Detailed Description

Complete technical specification and implementation details from the patent document.

Various systems can communicate over a network. For instance, a client device can send data to a server device, e.g., a cloud computing server. The data communicated over the network can be encrypted to increase data privacy, data security, or both.

Some client devices can transmit data to a recipient processing system, e.g., a server or a cloud system, for analysis. Sending plain text data can have privacy concerns, security concerns, or both. For instance, a malicious actor can access the data before it is received by the recipient processing system. In some examples, the recipient processing system shouldn't be allowed access to data that is not anonymized, e.g., given user permissions.

To increase data security, reduce communication cost, or both, a client device can perform one or more local differential privacy (LDP) operations on data for transmission. This can include generating a result using a hash function, adding the result to an output vector, and introducing noise into the output vector. In some examples, the client device can select a hash function, randomly permute locations of values in the output vector, or a combination of both. The client device can transmit the output vector, e.g., an encrypted output vector, to the recipient processing system.

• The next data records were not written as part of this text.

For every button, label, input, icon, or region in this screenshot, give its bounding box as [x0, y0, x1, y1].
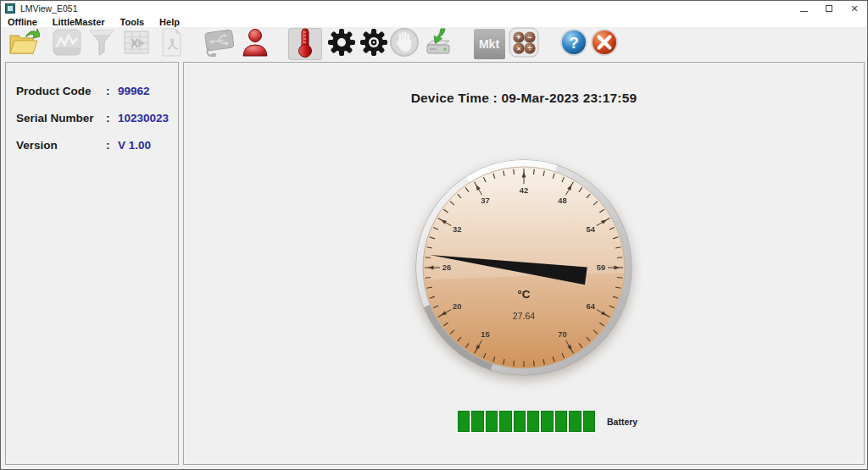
gauge-unit-label: °C: [517, 288, 530, 301]
maximize-icon: [826, 5, 832, 12]
minimize-button[interactable]: [791, 1, 816, 16]
battery-segment: [486, 411, 498, 432]
device-info-panel: Product Code : 99962 Serial Number : 102…: [5, 62, 179, 465]
window-title: LMView_E051: [20, 3, 78, 14]
mkt-text-button: Mkt: [474, 29, 505, 59]
close-icon: ✕: [850, 4, 858, 14]
svg-text:37: 37: [481, 196, 490, 205]
svg-text:26: 26: [442, 263, 452, 272]
svg-text:64: 64: [587, 301, 596, 311]
menu-littlemaster[interactable]: LittleMaster: [53, 17, 105, 27]
svg-text:?: ?: [569, 34, 579, 52]
open-folder-icon: [8, 27, 40, 61]
graph-button[interactable]: [50, 28, 84, 60]
title-bar: LMView_E051 ✕: [1, 1, 867, 16]
svg-text:54: 54: [587, 224, 596, 234]
battery-segment: [583, 411, 595, 432]
serial-number-label: Serial Number: [16, 112, 106, 124]
minimize-icon: [800, 10, 808, 12]
user-button[interactable]: [238, 28, 272, 60]
toolbar: X: [1, 27, 867, 62]
battery-segment: [514, 411, 526, 432]
help-button[interactable]: ?: [557, 28, 591, 60]
svg-text:X: X: [131, 36, 139, 50]
help-icon: ?: [559, 27, 589, 61]
exit-button[interactable]: [587, 28, 621, 60]
serial-number-value: 10230023: [118, 112, 169, 124]
svg-text:15: 15: [481, 329, 490, 339]
version-row: Version : V 1.00: [6, 139, 178, 152]
version-value: V 1.00: [118, 139, 151, 152]
usb-device-icon: [202, 26, 237, 62]
temperature-gauge: 1520263237424854596470 °C 27.64: [414, 158, 634, 378]
svg-text:÷: ÷: [528, 44, 532, 53]
close-button[interactable]: ✕: [842, 1, 867, 16]
svg-text:32: 32: [453, 224, 462, 234]
export-pdf-button[interactable]: [154, 28, 188, 60]
mkt-label: Mkt: [479, 37, 499, 51]
battery-segment: [569, 411, 581, 432]
battery-segment: [499, 411, 511, 432]
filter-button[interactable]: [85, 28, 119, 60]
calc-buttons-icon: + − × ÷: [508, 26, 540, 62]
user-icon: [241, 27, 270, 61]
svg-text:48: 48: [558, 196, 567, 205]
product-code-label: Product Code: [16, 85, 106, 97]
product-code-value: 99962: [118, 85, 150, 97]
svg-text:42: 42: [520, 185, 529, 195]
battery-segment: [458, 411, 470, 432]
stop-button[interactable]: [387, 28, 421, 60]
device-time: Device Time : 09-Mar-2023 23:17:59: [184, 91, 864, 106]
exit-icon: [589, 27, 620, 61]
settings-button[interactable]: [325, 28, 359, 60]
menu-help[interactable]: Help: [159, 17, 180, 27]
svg-text:70: 70: [558, 329, 567, 339]
svg-text:+: +: [516, 33, 520, 41]
maximize-button[interactable]: [816, 1, 842, 16]
advanced-settings-button[interactable]: [357, 28, 391, 60]
svg-text:20: 20: [453, 301, 462, 311]
connect-device-button[interactable]: [203, 28, 236, 60]
battery-label: Battery: [607, 417, 637, 427]
temperature-button[interactable]: [288, 28, 322, 60]
mkt-button[interactable]: Mkt: [472, 28, 506, 60]
version-label: Version: [16, 139, 106, 152]
funnel-icon: [86, 27, 118, 61]
waveform-chart-icon: [51, 27, 83, 61]
svg-text:59: 59: [597, 263, 606, 272]
pdf-icon: [157, 27, 186, 61]
open-button[interactable]: [7, 28, 41, 60]
gauge-value-label: 27.64: [513, 311, 535, 321]
calculator-keys-button[interactable]: + − × ÷: [507, 28, 541, 60]
app-window: LMView_E051 ✕ Offline LittleMaster Tools…: [0, 0, 868, 470]
battery-indicator: Battery: [458, 411, 637, 432]
product-code-row: Product Code : 99962: [6, 85, 178, 97]
battery-segment: [527, 411, 539, 432]
save-to-device-button[interactable]: [421, 28, 455, 60]
download-drive-icon: [422, 26, 454, 62]
excel-export-icon: X: [120, 27, 153, 61]
gauge-dial-svg: 1520263237424854596470 °C 27.64: [414, 158, 634, 378]
svg-text:×: ×: [517, 45, 521, 53]
main-panel: Device Time : 09-Mar-2023 23:17:59: [183, 62, 865, 465]
menu-offline[interactable]: Offline: [8, 17, 37, 27]
battery-segment: [471, 411, 483, 432]
thermometer-icon: [292, 27, 318, 61]
app-logo-icon: [5, 3, 15, 14]
menu-tools[interactable]: Tools: [120, 17, 145, 27]
svg-text:−: −: [527, 33, 531, 41]
serial-number-row: Serial Number : 10230023: [6, 112, 178, 124]
stop-hand-icon: [388, 26, 420, 62]
export-excel-button[interactable]: X: [120, 28, 153, 60]
battery-bar: [458, 411, 595, 432]
gear-advanced-icon: [358, 26, 390, 62]
gear-icon: [326, 26, 358, 62]
battery-segment: [555, 411, 567, 432]
battery-segment: [541, 411, 553, 432]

The recipient processing system can decrypt the output vector and extract one or more values from the decrypted vector. The recipient processing system can use an identifier for the hash function to determine a mapping to one or more original values, e.g., that are potential inputs to the hash function that can cause generation of the result. The recipient processing system can update values of a matrix of values using the output vector. For instance, the matrix can include combinations of values from multiple different client devices. The combination of values can represent a total count of output vectors that included values that mapped to corresponding locations in the matrix. The recipient processing system can then use the matrix to perform one or more operations, e.g., given a number of client devices that had particular values in their corresponding output vectors.

The client device and recipient processing system can follow an LDP protocol. For example, the client device can select a hash function out of multiple hash functions. In some examples, the client device can add the result of the hash function to an output vector according to a probability of including the result in the output vector. Parameters of the LDP protocol, such as the number of hash functions or the size of the hashing domain for the hash functions, can have been selected by evaluating different LDP protocols. For example, the recipient processing system can determine the variance of the quantity of times the data input to the hash function was a cause of a message over the multiple hash functions. The recipient processing system can use the variance to select one or more parameters for the LDP protocol.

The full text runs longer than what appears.